Polina (OT: Polina, danser sa vie) mag auf den ersten Blick wie ein gar schon fast klassischer Film rund um Ballett, Eifer, Selbstdisziplin sowie Hoffnung sein – was auch das Cover Capelight vermittelt. Allerdings versteckt sich hinter der Fassade noch deutlich mehr: Denn der Film der Regisseure Valérie Müller (Le monde de Fred) und Angelin Preljocaj (der auch die Choreografie zum Film beitrug) ist ein feinfühliges und bewegendes Drama rund um die Suche nach sich selbst und dem Platz im Leben. Viel mehr noch nach der eigenen Leidenschaft und Begeisterung. Und dies erzählt Polina mit einer fast schon beeindruckenden Leichtigkeit, stets über eine Nähe seiner Figuren und eine Inszenierung, die gekonnt seine Musik einzusetzen weiß und mit Geräuschen agiert. Schnitte, Darsteller, Dramaturgie und sogar der Weg von der Klassik zur Moderne erschaffen schließlich ein Tanzdrama, welches am Ende natürlich mit einer bestechenden Choreografie brilliert, jedoch schon zuvor den Zuschauer überzeugt. Allerdings hat die stringente Erzählweise auch seinen Preis.

Lose basierend auf dem Kurzcomic Polina von Autor Bastien Vivès aus dem Jahre 2011, lässt sich der Film nämlich viel Zeit dabei seine Hauptdarstellerin bis ins kleinste Detail zu beleuchten. Familie – hier Einwanderer aus armen Verhältnissen, Freunde, Mentoren und schließlich die Liebe. Der Zuschauer begleitet Polina von Anfang an und kann sich so ein starkes Bild der Hauptfigur machen. Inklusive aller Fehler oder eben der Suche nach sich selbst. Dies bedeutet aber auch große Sprünge, Charaktere die von jetzt auf gleich in Vergessenheit geraten und eine Reduktion auf das Wesentliche, sodass nicht immer eine spannende Intensität vorhanden ist. Dies mag durchaus nicht jedem Zuschauer gefallen. Lässt man sich aber auf diese fast schon experimentelle Erzählweise ein, wird man mit einem atemberaubenden Drama belohnt, welches von Hauptdarstellerin Anastasia Shevtsova (die damit ihr Debüt feierte) mit Bravur gemeistert wird. Und wie schon im Film selbst, wo sich Polina gegen viele Konkurrenten und Konkurrentinnen durchsetzen muss, musste sich auch Anastasia Shevtsova beweisen: Insgesamt 600 Tänzerinnen musste für die Hauptrolle vorsprechen und tanzen. Beeindruckt und im Ergebnis noch authentischer.
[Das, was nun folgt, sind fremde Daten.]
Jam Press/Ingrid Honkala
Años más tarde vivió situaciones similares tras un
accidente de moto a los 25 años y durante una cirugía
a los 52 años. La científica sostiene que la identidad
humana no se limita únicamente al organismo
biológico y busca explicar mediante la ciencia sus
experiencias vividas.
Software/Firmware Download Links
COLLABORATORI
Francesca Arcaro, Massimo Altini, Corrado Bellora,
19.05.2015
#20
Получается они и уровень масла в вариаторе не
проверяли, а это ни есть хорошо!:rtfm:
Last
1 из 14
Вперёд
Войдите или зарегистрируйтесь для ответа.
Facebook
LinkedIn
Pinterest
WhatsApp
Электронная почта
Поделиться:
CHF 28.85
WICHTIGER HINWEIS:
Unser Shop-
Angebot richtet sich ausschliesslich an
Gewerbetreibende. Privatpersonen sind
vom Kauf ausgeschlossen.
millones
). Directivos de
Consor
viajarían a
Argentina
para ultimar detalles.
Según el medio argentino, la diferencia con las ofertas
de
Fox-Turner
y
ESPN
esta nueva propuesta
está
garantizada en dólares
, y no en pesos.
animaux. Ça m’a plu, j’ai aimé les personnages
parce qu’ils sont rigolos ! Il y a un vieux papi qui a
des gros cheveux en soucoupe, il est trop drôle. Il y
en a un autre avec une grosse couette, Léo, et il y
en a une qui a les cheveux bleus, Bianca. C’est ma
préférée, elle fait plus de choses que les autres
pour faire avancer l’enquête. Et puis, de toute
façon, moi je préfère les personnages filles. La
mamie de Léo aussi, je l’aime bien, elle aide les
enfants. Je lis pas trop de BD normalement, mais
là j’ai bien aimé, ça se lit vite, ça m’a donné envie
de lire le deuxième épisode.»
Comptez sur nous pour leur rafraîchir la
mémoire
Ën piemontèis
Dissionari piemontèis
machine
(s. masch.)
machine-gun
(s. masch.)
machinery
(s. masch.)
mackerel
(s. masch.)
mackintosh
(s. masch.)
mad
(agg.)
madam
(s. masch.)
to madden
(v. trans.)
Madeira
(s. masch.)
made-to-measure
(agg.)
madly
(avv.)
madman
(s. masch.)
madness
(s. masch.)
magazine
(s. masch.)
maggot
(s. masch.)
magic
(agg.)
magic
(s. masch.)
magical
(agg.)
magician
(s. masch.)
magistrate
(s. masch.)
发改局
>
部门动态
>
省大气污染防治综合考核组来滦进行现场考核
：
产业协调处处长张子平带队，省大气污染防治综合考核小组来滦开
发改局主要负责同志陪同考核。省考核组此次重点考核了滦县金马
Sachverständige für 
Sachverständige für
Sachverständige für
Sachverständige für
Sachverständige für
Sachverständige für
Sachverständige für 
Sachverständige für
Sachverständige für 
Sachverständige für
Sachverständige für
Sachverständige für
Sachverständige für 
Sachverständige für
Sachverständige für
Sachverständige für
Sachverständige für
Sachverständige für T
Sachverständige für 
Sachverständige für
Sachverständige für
Dies liegt wohl auch an der hervorragenden Choreografie die uns Polina offenbart. Mit Hilfe von Angelin Preljocaj gibt es den Weg vom klassischen Ballett hin zum modernen Tanz, der sich immer wieder neu erfindet und mit starken Gefühlen überzeugen möchte. Zwar kann Polina hier niemals wirklich aus sich herausbrechen, doch mit der Begegnung mit Karl (Jeremie Belingard) ändert sich dies schließlich. Und somit ist natürlich auch die schlussendliche Aufführung von Erfolg gegönnt. Für die Figuren, die Leidenschaft, die Disziplin und auch für den Zuschauer. Einzig die Familie von Polina verkommt im Laufe der Geschichte etwas zum Stereotyp. Ihr Vater (Miglen Mirtchev) rutscht ins Verbrecher-Milieu ohne jemals wirklich nachvollziehbar und real zu wirken und ihre Mutter (Kseniya Kutepova) bleibt schweigsam alleine in der Wohnung zurück. Liebe, Zusammenhalt und Wärme gibt es hier nicht. Vielleicht ist aber auch genau deshalb Polina so kühl – für den Zuschauer bleibt dieses Kapitel aber dennoch zu blass.

Fazit

"Polina" ist ein feinfühliges, atemberaubendes, wunderschönes und kühles Drama, welches sich fast schon autobiografisch seiner Hauptfigur annimmt. Und darin liegt die Stärke, die zusammen mit Tanz, Kamera und Musik einen wahren Reigen ergibt. Nicht immer funktioniert dabei jedes Stilmittel und auch der Wechsel der Kulissen bzw. Polinas Lebensjahren wirkt manchmal zu stark, doch für Genre-Liebhaber ist dieses Tanzdrama eine klare Empfehlung.